Thursday, January 15, 2009


Just because something can't be measured doesn't mean it's not vital. I'm going to talk about trust, for which there is no unit of measurement. But like the air we breath, trust is usually most noticeable when it is absent. We have just been through a long period where trust has been present at many different levels in our society in sufficient strength to allow very elaborate and abstract structures to arise. Now we are passing out of that epoch, and this will force us into different set of social arrangements. How thoroughgoing this change will be and how pleasant or unpleasant life will be afterwards depends to a large extent upon which parts of our society experience a loss of trust and how deep this loss goes.

At the moment the world financial system is suffering a credit crisis. The word credit comes from the Latin credere, whose meanings include to believe, confide and entrust. Because banks don't trust each other or any institutions holding assets of doubtful value, the free flow of finance which is essential for big business and world trade has dried up. The banks don't trust each other because each knows of its own dire capitalisation problems due to holding doubtful assets. How has this problem of doubtful assets arisen? Because the people giving loans thought they could avoid the risk of defaulting debtors by passing the loan on and simply skimming a commission for setting up the loan. The economists and advisors from rating agencies who oversaw the trade in these loans made major errors of judgement: in other words, they were trusted and that trust has turned out to be misplaced.

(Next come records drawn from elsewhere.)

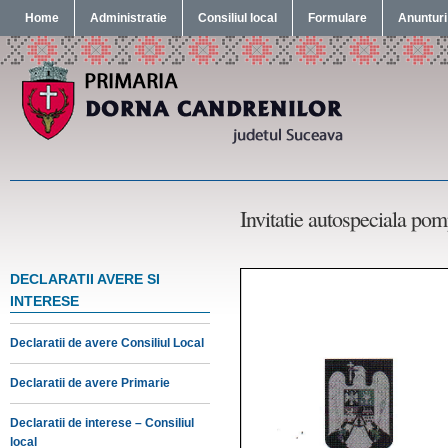
Home
Administratie
Consiliul local
Formulare
Anunturi
Invitatie autospeciala pom
DECLARATII AVERE SI
INTERESE
Declaratii de avere Consiliul Local
Declaratii de avere Primarie
Declaratii de interese – Consiliul
local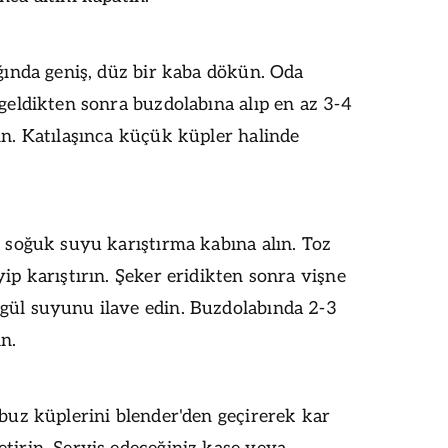
ığında geniş, düz bir kaba dökün. Oda
 geldikten sonra buzdolabına alıp en az 3-4
in. Katılaşınca küçük küpler halinde
n soğuk suyu karıştırma kabına alın. Toz
yip karıştırın. Şeker eridikten sonra vişne
gül suyunu ilave edin. Buzdolabında 2-3
in.
 buz küplerini blender'den geçirerek kar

So we now have a loss of trust in the banks and in the experts who advise banks and other institutions. Talking of which, here's Shaun Micallef's interview with Tony Froth of the Reserve Bank of Australia.

But loss of trust in and between banks is just part of a general loss of trust in many of the higher levels of our system. The Chinese milk contamination scandal might be dismissed as symptomatic of a system which hides its endemic corruption, but what about the ramming of GM foods down the throats of consumers in Australia in the face of widespread public disquiet about the safety of GM products, where GM advocates so often engage in ad hominem attacks instead of addressing public's legitimate concerns? And when it comes to sources of objective information, more journalists are employed in public relations now than in conventional news outlets, which in any case are dominated world-wide by a few major players such as our Rupert, who are very obviously playing political games of their own.

At a personal level, many of us have had unpleasant experiences dealing with large institutions in everyday life. Dealing with our two largest phone providers is a case in point. Whatever the personal virtues of the human being one deals with over the phone, you know that they are prisoners of an amoral, sociopathic corporate culture which has as it's raison d'ĂȘtre the provision of the least possible service for the maximum possible return and powerful players in this corporate culture will use whatever resources are at their disposal to bend the public and legislators to their will.

And speaking of legislators, what about John Winston Howard, Australia's former Prime Minister, receiving the Presidential Medal of Freedom from outgoing President Bush? When reality gives us such theatre, no place is left for satire. But it also an excellent example of how the currency of trust has become debased at the political level. Two of the architects of a failed aggressive war which was launched on lying premises and who have each worked assiduously to undermine basic democratic freedoms in their respective countries in a quest for untrammelled power play a cynical game of mutual congratulation. Each leaves a legacy of weakened respect for the institutions of which they were a part. My attitude to Kevin Rudd, John Howard's successor as Prime Minister is held by many of my friends who voted for him, which is we hold little real hope for him doing any good, just as long as he is not as bad as Howard. And as for President Bush, his legacy is likely to be a greatly diminished respect for the Presidency which will translate into an important loss of legitimacy and power for successive presidents.

Loss of trust in the financial industry, in big business and in politics are necessary precursors for collapses in these systems. If the collapse is not to go further it is necessary that we act in ethical and moral ways in community, family and personal life. To the extent that we have become ensnared in immoral or unethical conduct in the pursuit of a career, we are complicit in the collapse of the current system at a higher level. But societies can survive and rebuild after collapses in the economy and in political systems. They cannot survive a corrupted community, family and personal life.